Politics & Policy

The Never-Ending Quest to ‘Hush Rush’

Left pays tribute.

It takes some big numbers to measure Rush Limbaugh’s success — 20 million listeners, a $400 million contract. But the best index of Limbaugh’s effectiveness can be found in a much smaller figure, somewhere between a few dozen and a few hundred, which is the number of Democratic-party officials and liberal advocates who want to use the law to shut him up.
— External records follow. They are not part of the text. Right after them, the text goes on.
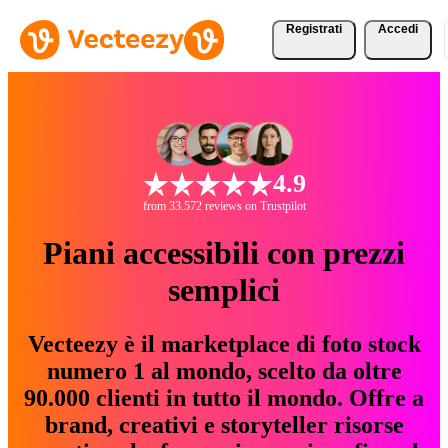
Registrati
Accedi
4.9
from 33.572 reviews on Trustpilot
Piani accessibili con prezzi
semplici
Vecteezy è il marketplace di foto stock
numero 1 al mondo, scelto da oltre
90.000 clienti in tutto il mondo. Offre a
brand, creativi e storyteller risorse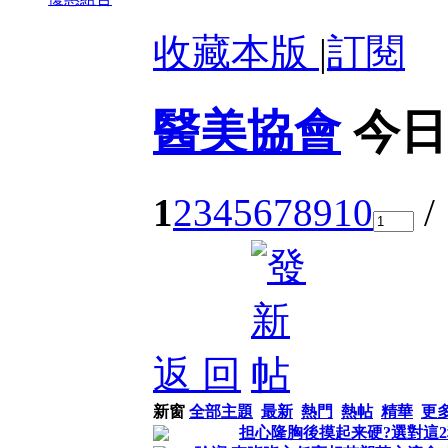
收藏本版
|
訂閱
醫美協會
今日
1
2
3
4
5
6
7
8
9
10
/
返 回
新窗
全部主題
最新
熱門
熱帖
精華
更
担心隆胸後摸起来硬?選對這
Limbaugh, now celebrating his 20th year as a national radio host, is single-handedly responsible for a movement on the part of some Democrats to revive the “Fairness Doctrine.” With origins in the earliest laws regulating radio, the Doctrine became, by the time a young Rush Limbaugh entered radio in the 1970s, a de facto ban on editorializing. Had the Reagan-era Federal Communications Commission not done away with it in the 1980s — it was a patently unconstitutional limit on the First Amendment rights of broadcasters — Limbaugh’s career would never have happened.

Which is exactly the world some Democrats would like to bring back. Just this week, the Democratic leadership of the House announced it will take no action on a bill by Indiana Republican Rep. Mike Pence that would write into law the ban on the Fairness Doctrine. And top Democrats, like Speaker Nancy Pelosi in the House and Richard Durbin, Dianne Feinstein, and John Kerry in the Senate, have made statements indicating they would like to see the Doctrine reinstated.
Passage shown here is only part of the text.